Well maybe not. Present disciplines on the rules for fasting and abstinence are rooted in Pope Paul VI's Paenitemini, and the rules imposed by your local episcopal conference. In the United States, during Lent all Roman Catholics 14 years and older must abstain from meat on Ash Wednesday and on all Fridays in Lent. On Ash Wednesday and Good Friday all Roman Catholics who are 18 to 59 must Fast. Fasting requires that only one full meal be eaten along with two smaller meals (collations) which do not equal one full meal. There are a number of other rules, such as abstinence is not required on a solemnity (The Feast of St. Joseph and the Annunciation often occur during Easter, and sometimes are on Friday,) and the local bishops often, in the United States, at least give dispensations on St. Patrick's Day (March 17) if falls on a Friday. Members of the Eastern Catholic Churches are obliged to follow the discipline of their own particular church, which are often still much more strict than now followed by the Western Church.
Paenitemini requires that Fridays outside of Lent are penitential days. The US Conference of Catholic Bishops do not require Catholics abstain on these days, but by canon law individuals are suppose to do some form of penance on these days. That few seem to is unfortunate.

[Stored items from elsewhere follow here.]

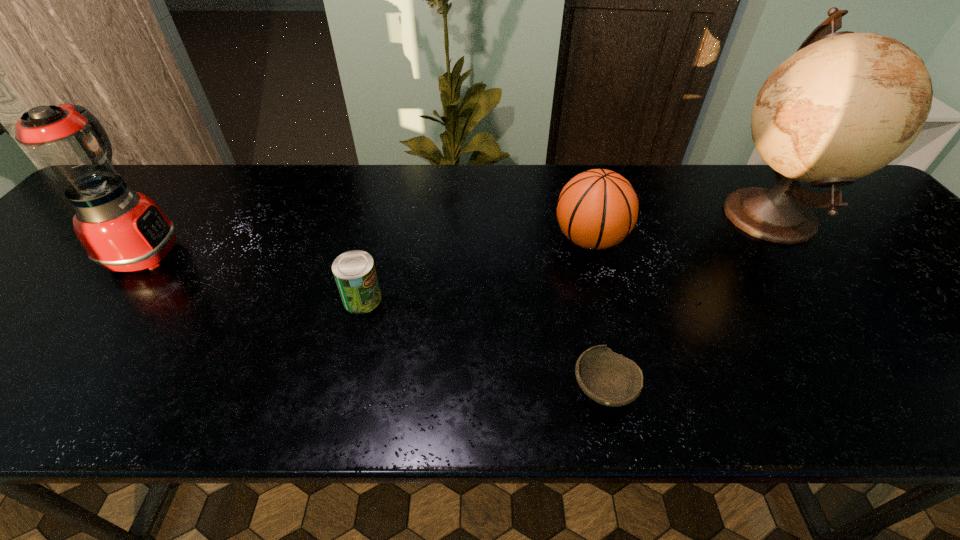 Image resolution: width=960 pixels, height=540 pixels. What are the coordinates of `free space located on the front-facing side of the rightmost object` in the screenshot? It's located at (576, 214).

The width and height of the screenshot is (960, 540). What are the coordinates of `vacant region located on the front-facing side of the rightmost object` in the screenshot? It's located at (584, 214).

Where is `vacant region located on the controls of the food processor`? This screenshot has height=540, width=960. vacant region located on the controls of the food processor is located at coordinates (302, 252).

The height and width of the screenshot is (540, 960). Find the location of `vacant area situated 0.050m on the front of the basketball`. vacant area situated 0.050m on the front of the basketball is located at coordinates (601, 281).

Identify the location of free spot located 0.380m on the right of the second shortest object. The width and height of the screenshot is (960, 540). click(x=553, y=299).

Identify the location of free region located 0.060m on the left of the nearest object. (540, 389).

Where is `object situated at the far edge`? Image resolution: width=960 pixels, height=540 pixels. object situated at the far edge is located at coordinates (845, 105).

The height and width of the screenshot is (540, 960). What are the coordinates of `object present at the near edge` in the screenshot? It's located at (608, 378).

At what (x,y) coordinates should I click in order to perform the action: click on object positioned at the right edge. Please return your answer as a coordinate pair (x, y). This screenshot has width=960, height=540. Looking at the image, I should click on (845, 105).

This screenshot has height=540, width=960. I want to click on object at the far right corner, so click(x=845, y=105). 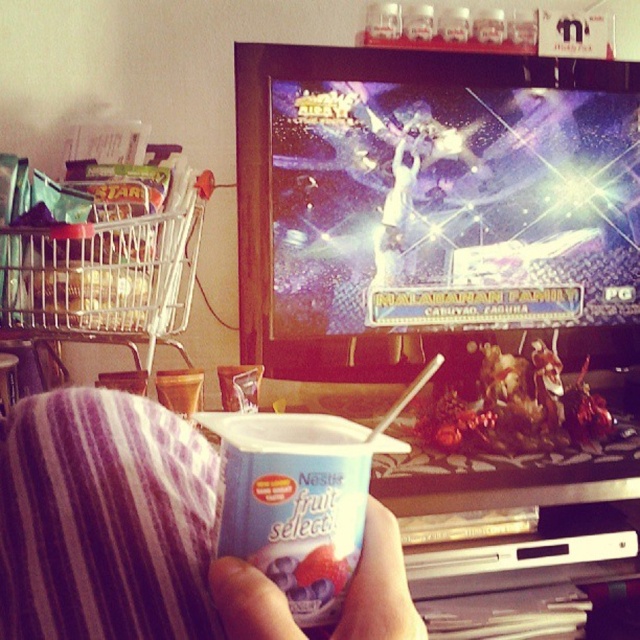 Question: Where is purple striped fabric at lower left located in relation to metallic wire shopping cart at left in the image?

Choices:
 (A) right
 (B) left

Answer: (A)

Question: Which of the following is the closest to the observer?

Choices:
 (A) metallic wire shopping cart at left
 (B) purple striped fabric at lower left

Answer: (B)

Question: Which point is closer to the camera?

Choices:
 (A) white matte cup at lower center
 (B) metallic wire shopping cart at left

Answer: (A)

Question: Is purple striped fabric at lower left positioned at the back of metallic wire shopping cart at left?

Choices:
 (A) yes
 (B) no

Answer: (B)

Question: Estimate the real-world distances between objects in this image. Which object is farther from the purple striped fabric at lower left?

Choices:
 (A) white matte cup at lower center
 (B) metallic wire shopping cart at left

Answer: (B)

Question: Is purple striped fabric at lower left below white matte cup at lower center?

Choices:
 (A) no
 (B) yes

Answer: (A) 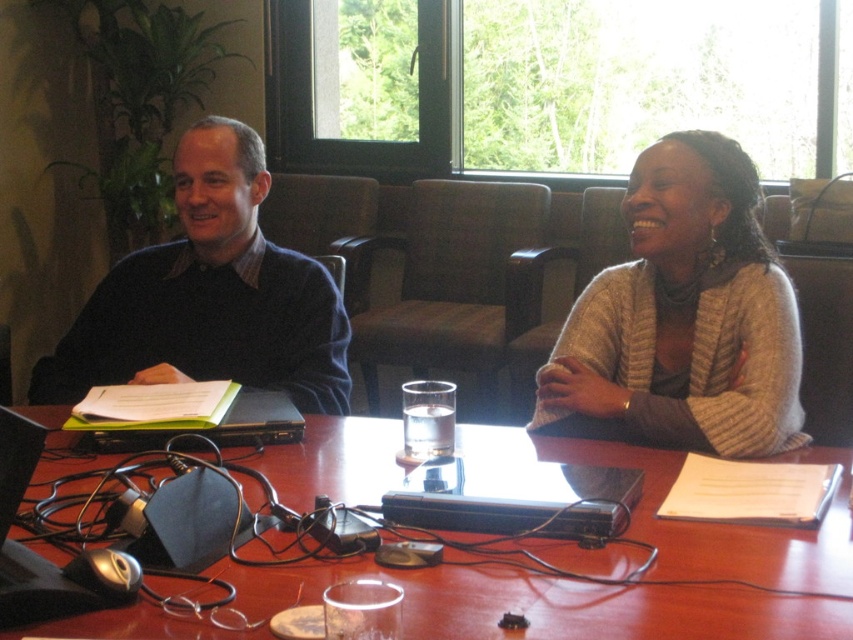 You are an interior designer assessing the seating arrangement in a conference room. You notice the knitted beige sweater at center and the dark blue sweater at upper left. Which sweater takes up more horizontal space on the table?

The dark blue sweater at upper left takes up more horizontal space on the table since it has a greater width than the knitted beige sweater at center.

You are standing in front of the table and want to pick up an item located at point (552, 604) and another item at point (722, 385). Which item will be easier to reach without moving your position?

The item at point (552, 604) will be easier to reach because it is closer to the camera than the item at point (722, 385).

You are trying to decide which sweater to take home from a store. Both the matte black sweater at left and the knitted beige sweater at center are on display. Which one is bigger?

The knitted beige sweater at center is bigger than the matte black sweater at left. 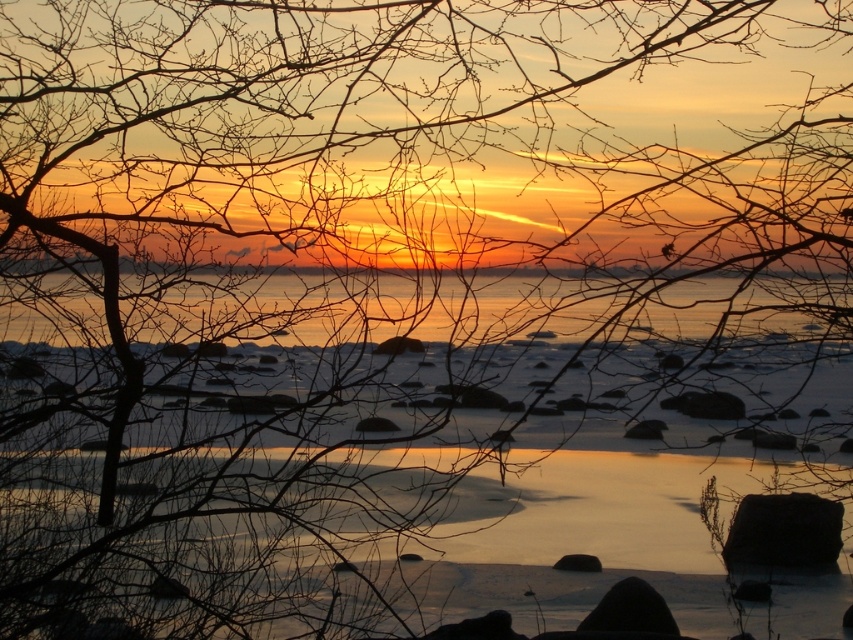 Question: Does black matte stone at lower right have a larger size compared to black smooth rock at lower center?

Choices:
 (A) yes
 (B) no

Answer: (A)

Question: Which point is farther from the camera taking this photo?

Choices:
 (A) (735, 547)
 (B) (642, 596)

Answer: (A)

Question: Does black matte stone at lower right appear over black smooth rock at lower center?

Choices:
 (A) yes
 (B) no

Answer: (A)

Question: Is black matte stone at lower right positioned in front of black smooth rock at lower center?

Obviously the responsibility of the catechist in this case is obvious. Many Catholics believe that the penitential aspect of Fridays were abolished when the mandatory abstinences were. As can be seen this was not the case. It is important that teens understand this.
So what to do? Abstaining from meat on all Fridays is probably the easiest way to meet this penitential requirement, but perhaps not the best. Most other forms of penance require more thought and effort. Organize an alternative to abstinence might actually be more engaging to your teens. Have them commit to taking an extra half hour to pray on Fridays. Scriptural meditation or saying the rosary also apply. Substitute Fasting for Abstinence on Fridays and collect the money they save for food for alms to go to the poor box or to a food bank or other charity. These are all penitential acts which meet the requirement.
Above all remind them that the penitential nature of Fridays and their adherence to Church practices in this matter are part of living a Catholic life. Its part of their heritage, as well as part of their obligations.